[[ Recorded data, beginning ]]

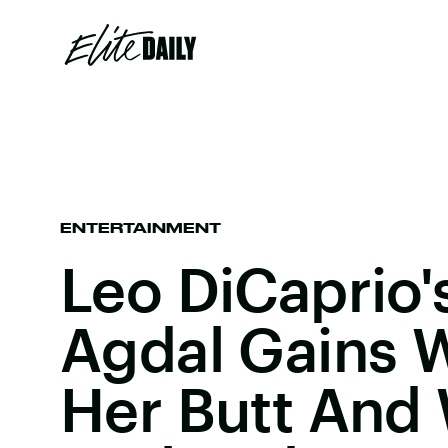
ENTERTAINMENT
Leo DiCaprio'
Agdal Gains W
Her Butt And 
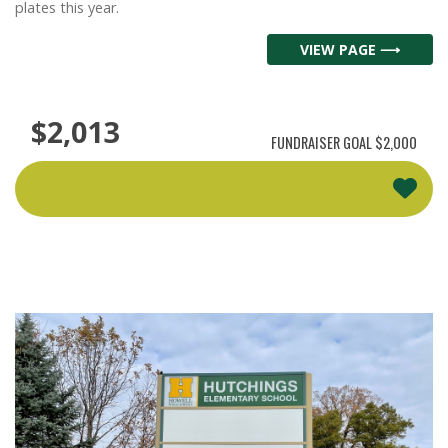
plates this year.
VIEW PAGE ⟶
$2,013
FUNDRAISER GOAL
$2,000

[[ Recorded data, end ]]

When copying the entries above, keep each word as it is and exclude any image.

Answer section –
ENTERTAINMENT
Leo DiCaprio'
Agdal Gains W
Her Butt And 
plates this year.
VIEW PAGE ⟶
$2,013
FUNDRAISER GOAL
$2,000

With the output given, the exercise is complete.